6. Think of AI as your co-founder
In the past, if you wanted to build something big, you needed infrastructure—offices, servers, employees to handle everything from marketing to operations. Now, with AI tools and agents, you can automate large parts of that work. You can launch and run a business that would have required a whole team just a few years ago.
AI is making the “one-person company” a reality. This isn’t just about efficiency; it’s about leverage. You can build faster and iterate quickly because you’re not weighed down by the overhead of traditional scaling. A small team can punch far above its weight, using AI to handle tasks like customer service, product development, and data analysis.This inverts a lot of assumptions in traditional competitive environments, but particularly in regards to traditional pricing and business models. Pay attention to any industry that is billable by the hour today.

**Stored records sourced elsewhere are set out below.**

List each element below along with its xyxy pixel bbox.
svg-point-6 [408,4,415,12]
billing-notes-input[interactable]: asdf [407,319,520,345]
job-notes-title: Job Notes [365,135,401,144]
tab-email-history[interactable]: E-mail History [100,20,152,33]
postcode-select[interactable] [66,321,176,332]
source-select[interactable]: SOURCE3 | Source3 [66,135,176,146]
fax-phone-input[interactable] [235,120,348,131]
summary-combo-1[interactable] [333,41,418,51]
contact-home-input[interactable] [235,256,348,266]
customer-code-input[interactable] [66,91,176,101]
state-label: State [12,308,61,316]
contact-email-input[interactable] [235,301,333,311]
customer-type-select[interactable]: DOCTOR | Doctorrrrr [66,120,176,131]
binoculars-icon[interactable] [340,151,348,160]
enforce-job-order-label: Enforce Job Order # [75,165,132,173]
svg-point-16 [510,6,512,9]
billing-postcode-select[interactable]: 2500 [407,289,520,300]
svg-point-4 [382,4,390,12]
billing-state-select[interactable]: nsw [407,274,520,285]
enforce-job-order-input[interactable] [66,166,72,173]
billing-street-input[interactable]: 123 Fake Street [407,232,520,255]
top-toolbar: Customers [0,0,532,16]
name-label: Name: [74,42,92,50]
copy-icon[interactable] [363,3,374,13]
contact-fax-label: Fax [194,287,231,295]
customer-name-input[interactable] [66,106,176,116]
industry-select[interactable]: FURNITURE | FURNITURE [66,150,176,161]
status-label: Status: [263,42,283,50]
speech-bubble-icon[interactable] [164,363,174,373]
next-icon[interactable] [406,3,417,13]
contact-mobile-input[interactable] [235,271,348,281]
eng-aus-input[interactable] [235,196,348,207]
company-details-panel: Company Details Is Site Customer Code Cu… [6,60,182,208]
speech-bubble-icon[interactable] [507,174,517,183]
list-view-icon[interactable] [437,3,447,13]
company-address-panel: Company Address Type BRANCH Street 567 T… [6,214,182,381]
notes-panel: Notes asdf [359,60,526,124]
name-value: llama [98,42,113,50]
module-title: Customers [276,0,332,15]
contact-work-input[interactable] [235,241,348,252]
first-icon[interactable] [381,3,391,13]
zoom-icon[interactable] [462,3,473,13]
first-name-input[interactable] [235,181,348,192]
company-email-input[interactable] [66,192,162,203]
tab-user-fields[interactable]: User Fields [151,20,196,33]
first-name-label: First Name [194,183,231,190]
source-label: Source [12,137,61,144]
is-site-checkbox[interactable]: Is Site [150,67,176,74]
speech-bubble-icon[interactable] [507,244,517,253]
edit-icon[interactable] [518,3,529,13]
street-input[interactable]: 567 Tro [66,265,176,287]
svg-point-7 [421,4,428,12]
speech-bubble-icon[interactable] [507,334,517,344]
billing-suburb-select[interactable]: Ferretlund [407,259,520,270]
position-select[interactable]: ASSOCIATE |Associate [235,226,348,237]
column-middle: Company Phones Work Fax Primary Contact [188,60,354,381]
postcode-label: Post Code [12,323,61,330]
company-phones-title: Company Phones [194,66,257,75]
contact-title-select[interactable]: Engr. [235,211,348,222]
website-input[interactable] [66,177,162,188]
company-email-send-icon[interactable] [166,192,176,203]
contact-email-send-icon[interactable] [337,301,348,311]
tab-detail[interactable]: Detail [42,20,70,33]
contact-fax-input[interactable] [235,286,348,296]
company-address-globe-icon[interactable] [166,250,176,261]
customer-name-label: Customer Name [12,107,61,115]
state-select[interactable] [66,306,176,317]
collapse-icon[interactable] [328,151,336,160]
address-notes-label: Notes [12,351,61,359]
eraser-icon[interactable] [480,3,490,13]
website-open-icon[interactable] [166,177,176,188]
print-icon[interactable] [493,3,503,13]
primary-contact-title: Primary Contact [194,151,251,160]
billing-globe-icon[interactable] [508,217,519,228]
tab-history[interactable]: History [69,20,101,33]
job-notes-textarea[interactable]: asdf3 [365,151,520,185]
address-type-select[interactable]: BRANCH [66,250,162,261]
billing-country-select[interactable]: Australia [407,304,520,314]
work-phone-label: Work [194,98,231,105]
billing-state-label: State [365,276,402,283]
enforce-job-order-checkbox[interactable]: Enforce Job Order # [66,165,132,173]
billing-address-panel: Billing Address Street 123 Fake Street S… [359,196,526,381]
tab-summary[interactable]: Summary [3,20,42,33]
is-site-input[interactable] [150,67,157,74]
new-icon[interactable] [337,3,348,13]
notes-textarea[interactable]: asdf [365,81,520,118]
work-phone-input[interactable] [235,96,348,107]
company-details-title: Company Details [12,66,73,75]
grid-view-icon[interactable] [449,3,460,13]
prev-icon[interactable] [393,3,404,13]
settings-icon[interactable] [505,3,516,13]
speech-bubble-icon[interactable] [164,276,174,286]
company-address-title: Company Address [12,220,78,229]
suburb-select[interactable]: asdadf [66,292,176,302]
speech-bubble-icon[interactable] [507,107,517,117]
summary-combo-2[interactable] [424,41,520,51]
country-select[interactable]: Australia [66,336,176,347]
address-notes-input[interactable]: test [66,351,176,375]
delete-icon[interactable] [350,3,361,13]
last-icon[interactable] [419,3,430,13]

The Red Queen effect is real.
Onward is the only direction worth traveling
So where does that leave us? The best way to prepare for a world shaped by AI is to stay adaptable, keep learning, and build things. AI is moving fast, and your biggest advantage is curiosity and the ability to adapt.
There’s no step-by-step guide—just experiment, take risks, and stay open to new ideas. High agency matters more than ever. Technology shifts start with individuals, not institutions. You have the advantage of being able to move quickly and carve out your own path. Progress is less about playing by the rules and more about figuring things out as they unfold. After all, there are no cheap tickets to mastery.